In certain embodiments, nanopore sequencing in employed (see, e.g., Astier et al., J Am Chem Soc. 2006 Feb 8;128(5):1705-10, herein incorporated by reference). The theory behind nanopore sequencing has to do with what occurs when the nanopore is immersed in a conducting fluid and a potential (voltage) is applied across it: under these conditions a slight electric current due to conduction of ions through the nanopore can be observed, and the amount of current is exceedingly sensitive to the size of the nanopore. If DNA molecules pass (or part of the DNA molecule passes) through the nanopore, this can create a change in the magnitude of the current through the nanopore, thereby allowing the sequences of the DNA molecule to be determined.

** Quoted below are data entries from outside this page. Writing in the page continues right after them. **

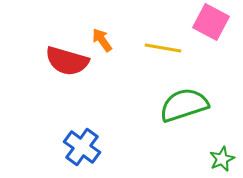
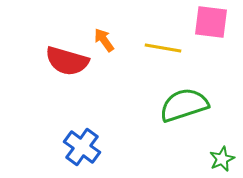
pink square: rotated 21 degrees counterclockwise
orange arrow: moved 2 px right
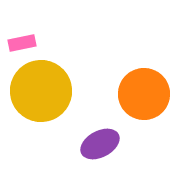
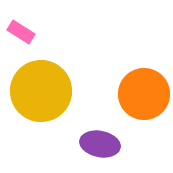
pink rectangle: moved 1 px left, 11 px up; rotated 44 degrees clockwise
purple ellipse: rotated 39 degrees clockwise
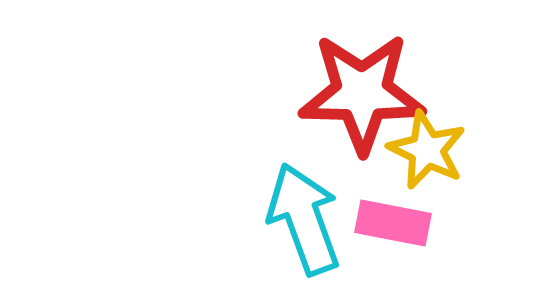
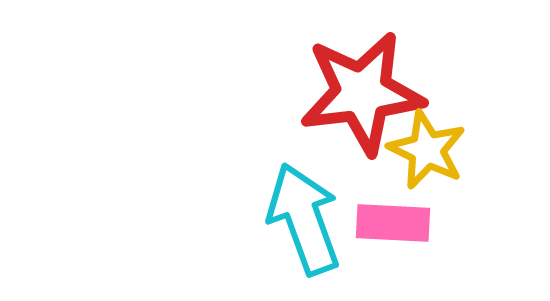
red star: rotated 8 degrees counterclockwise
pink rectangle: rotated 8 degrees counterclockwise
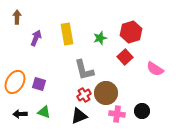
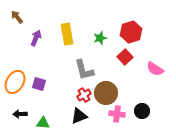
brown arrow: rotated 40 degrees counterclockwise
green triangle: moved 1 px left, 11 px down; rotated 16 degrees counterclockwise
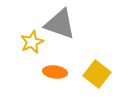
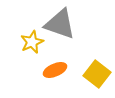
orange ellipse: moved 2 px up; rotated 30 degrees counterclockwise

In certain embodiments, HeliScope by Helicos BioSciences is employed (Voelkerding et al., Clinical Chem., 55: 641-658, 2009; MacLean et al., Nature Rev. Microbiol., 7: 287-296; U.S. Pat. No. 7,169,560; U.S. Pat. No. 7,282,337; U.S. Pat. No. 7,482,120; U.S. Pat. No. 7,501,245; U.S. Pat. No. 6,818,395; U.S. Pat. No. 6,911,345; U.S. Pat. No. 7,501,245; each herein incorporated by reference in their entirety). Template DNA is fragmented and polyadenylated at the 3′ end, with the final adenosine bearing a fluorescent label. Denatured polyadenylated template fragments are ligated to poly(dT) oligonucleotides on the surface of a flow cell. Initial physical locations of captured template molecules are recorded by a CCD camera, and then label is cleaved and washed away. Sequencing is achieved by addition of polymerase and serial addition of fluorescently-labeled dNTP reagents. Incorporation events result in fluor signal corresponding to the dNTP, and signal is captured by a CCD camera before each round of dNTP addition. Sequence read length ranges from 25-50 nucleotides, with overall output exceeding 1 billion nucleotide pairs per analytical run.

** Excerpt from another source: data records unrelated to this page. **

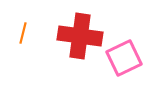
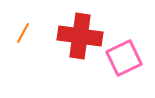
orange line: rotated 15 degrees clockwise
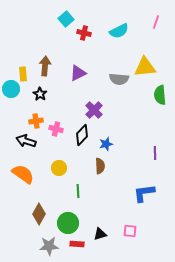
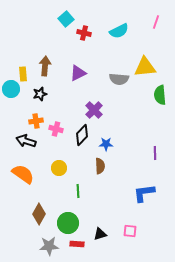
black star: rotated 24 degrees clockwise
blue star: rotated 16 degrees clockwise
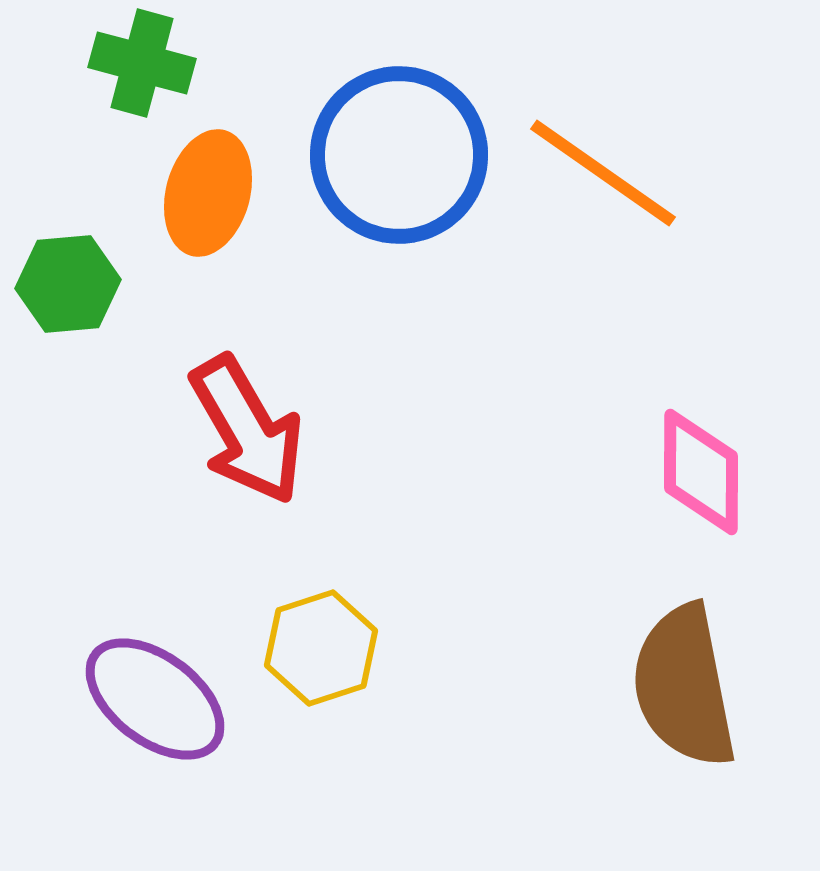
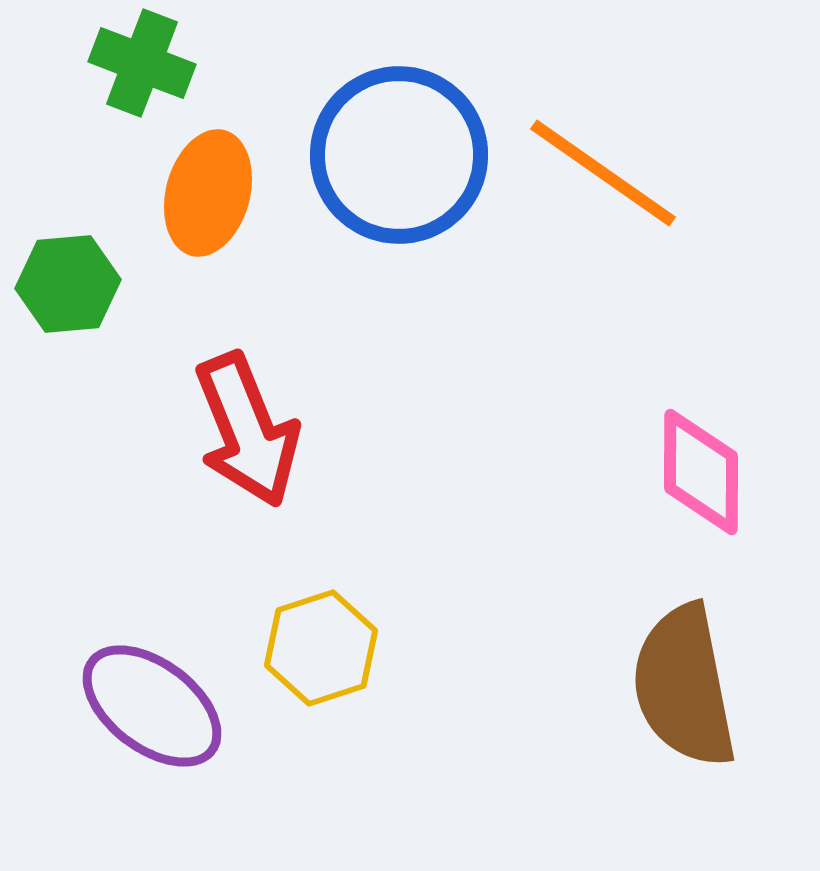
green cross: rotated 6 degrees clockwise
red arrow: rotated 8 degrees clockwise
purple ellipse: moved 3 px left, 7 px down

In certain embodiments, the Ion Torrent technology (Life Technologies) is employed to sequence purified target nucleic acid sequences. The Ion Torrent technology is a method of DNA sequencing based on the detection of hydrogen ions that are released during the polymerization of DNA (see, e.g., Science 327(5970):
1190 (2010); U.S. Pat. Appl. Pub. Nos. 20090026082, 20090127589, 20100301398, 20100197507, 20100188073, and 20100137143, incorporated by reference in their entireties for all purposes). A microwell contains a template DNA strand to be sequenced. Beneath the layer of microwells is a hypersensitive ISFET ion sensor. All layers are contained within a CMOS semiconductor chip, similar to that used in the electronics industry. When a dNTP is incorporated into the growing complementary strand a hydrogen ion is released, which triggers a hypersensitive ion sensor. If homopolymer repeats are present in the template sequence, multiple dNTP molecules will be incorporated in a single cycle. This leads to a corresponding number of released hydrogens and a proportionally higher electronic signal. This technology differs from other sequencing technologies in that no modified nucleotides or optics are used. The per-base accuracy of the Ion Torrent sequencer is ˜99.6% for 50 base reads, with ˜100 Mb generated per run. The read-length is 100 base pairs. The accuracy for homopolymer repeats of 5 repeats in length is ˜98%. The benefits of ion semiconductor sequencing are rapid sequencing speed and low upfront and operating costs.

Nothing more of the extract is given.